Bernadette regarda la Vierge, invisible pour tout autre qu'elle, écouta un instant et se retourna vers ses compagnes.

— Vous pouvez rester, répondit-elle.

Les deux femmes s'agenouillèrent à côté de l'enfant et allumèrent un cierge bénit qu'elles avaient apporté.

C'était sans doute pour la première fois depuis la création du monde qu'une telle lueur brillait en ce lieu sauvage. Cet acte si simple, (lui semblait inaugurer un sanctuaire, avait en lui-même une mystérieuse solennité.

A supposer que l'Apparition fût divine, ce signe d'adoration visible, cette humble petite flamme allumée par deux pauvres femmes de la campagne ne s'éteindrait plus, et irait chaque jour grandissant dans la longue série des siècles. Le souffle de l'incrédulité aurait beau s'épuiser en efforts, l'orage de la persécution aurait beau se lever; cette flamme, entretenue par la foi des peuples, continuerait de monter, droite et inextinguible, vers le trône de Dieu. Tandis que ces rustiques mains, sans doute inconscientes d'elles-mêmes, l'allumaient ainsi en toute simplicité et pour la première fois dans cette Grotte inconnue où priait une enfant, l'aube, blanchissante d'abord, avait successivement pris la teinte de l'or et celle de la pourpre; et le soleil, qui devait bientôt, à travers et malgré les nuages inonder la terre de sa lumière, commençait à poindre derrière la cime des monts.

Bernadette, ravie en extase, contemplait la Beauté sans tache : __Tota pulchra es, amica mea, et macula non est in te.__

Ses compagnes l'interpellèrent de nouveau.

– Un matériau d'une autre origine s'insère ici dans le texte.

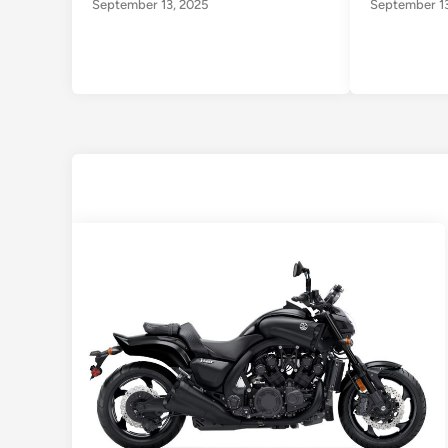
September 13, 2025
September 13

« — Avance vers Elle, puisqu'Elle t'appelle et te fait signe. Approche-toi. Demande-lui qui Elle est, pourquoi Elle vient ici?... Est-ce une âme du Purgatoire qui implore des prières, qui souhaite qu'on dise des Messes pour elle?... Prie-la d'écrire sur ce papier ce qu'elle veut, tout ce qui est nécessaire pour son repos. »

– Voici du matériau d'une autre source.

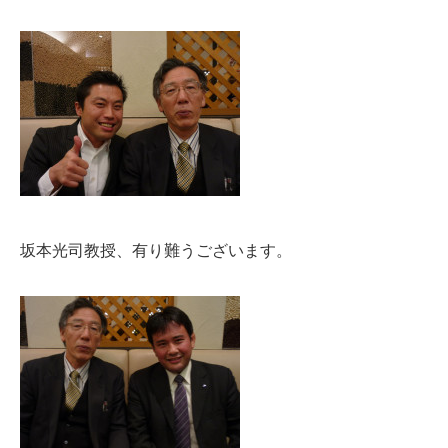
坂本光司教授、有り難うございます。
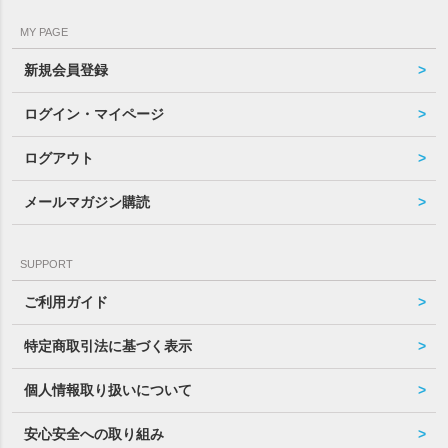
MY PAGE
新規会員登録
ログイン・マイページ
ログアウト
メールマガジン購読
SUPPORT
ご利用ガイド
特定商取引法に基づく表示
個人情報取り扱いについて
安心安全への取り組み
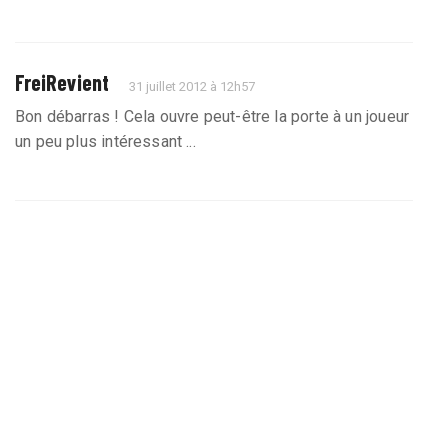
FreiRevient
31 juillet 2012 à 12h57
Bon débarras ! Cela ouvre peut-être la porte à un joueur
un peu plus intéressant ...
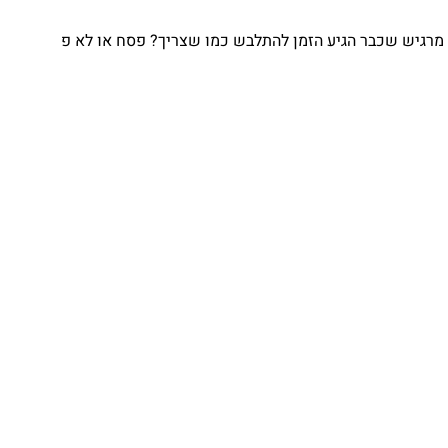
מרגיש שכבר הגיע הזמן להתלבש כמו שצריך? פסח או לא פ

La petite fille prit le papier, l'encre et la plunie qu'on lui tendait, et elle s'avança vers l'Apparition, dont le regard maternel l'encouragea à s'approcher.

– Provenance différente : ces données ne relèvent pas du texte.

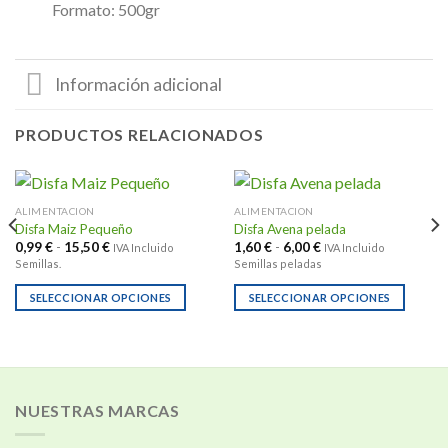
Formato: 500gr
Información adicional
PRODUCTOS RELACIONADOS
ALIMENTACION
ALIMENTACION
Disfa Maiz Pequeño
Disfa Avena pelada
Rango
Rango
0,99
€
-
15,50
€
1,60
€
-
6,00
€
IVA Incluido
IVA Incluido
de
de
Semillas.
Semillas peladas
precios:
precios:
desde
desde
0,99 €
1,60 €
SELECCIONAR OPCIONES
SELECCIONAR OPCIONES
hasta
hasta
Este
Este
15,50 €
6,00 €
producto
producto
tiene
tiene
múltiples
múltiples
variantes.
variantes.
NUESTRAS MARCAS
Las
Las
opciones
opciones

Pourtant, à chaque pas que faisait l'enfant, l'Apparition reculait peu à peu dans l'intérieur de l'excavation. Bernadette la perdit de vue un instant et pénétra sous la voûte de la Grotte d'en bas. Là, toujours au-dessus d'elle, mais beaucoup plus près, dans l'ouverture de la niche, elle revit la Vierge rayonnante.

Bernadette, ayant en main les objets qu'on venait de lui donner, se dressa sur ses pieds pour atteindre, avec ses petits bras et sa modeste taille, à la hauteur où se tenait debout l'Être surnaturel.

Ses deux compagnes s'avancèrent aussi pour tâcher d'entendre l'entretien qui allait s'engager. Mais Bernadette, sans se retourner, et comme obéissant elle-même à un ordre de l'Apparition, leur commanda, par un geste de ne point approcher.

Toutes confuses, elles se retirèrent un peu à l'écart.

— Ma Dame, dit l'enfant, si vous avez quelque chose à me communiquer, voudriez-vous avoir la bonté d'écrire qui vous êtes et ce que vous désirez?

La divine Vierge sourit à cette demande naïve. Ses lèvres s'ouvrirent et elle parla ainsi:

— Ce que j'ai à vous dire, je n'ai point besoin de l'écrire. Faites-moi seulement la grâce de venir ici pendant quinze jours.

— Je vous le promets, dit Bernadette.

La Vierge sourit de nouveau et fit un signe de satisfaction, témoignant ainsi de sa pleine confiance en la parole de cette pauvre paysanne de quatorze ans.

Elle savait que la petite bergère de Bartrès était comme ces enfants très purs dont Jésus aimait à caresser les têtes blondes, en disant: « Le Royaume des cieux est pour ceux-là qui leur ressemblent. »

A la promesse de Bernadette, Elle répondit, elle aussi, par cet engagement solennel:

— Et Moi, je vous promets de vous rendre heureuse, non point dans ce monde, mais dans l'autre.

A l'enfant qui lui accordait quelques jours, Elle assurait, en compensation, l'éternité.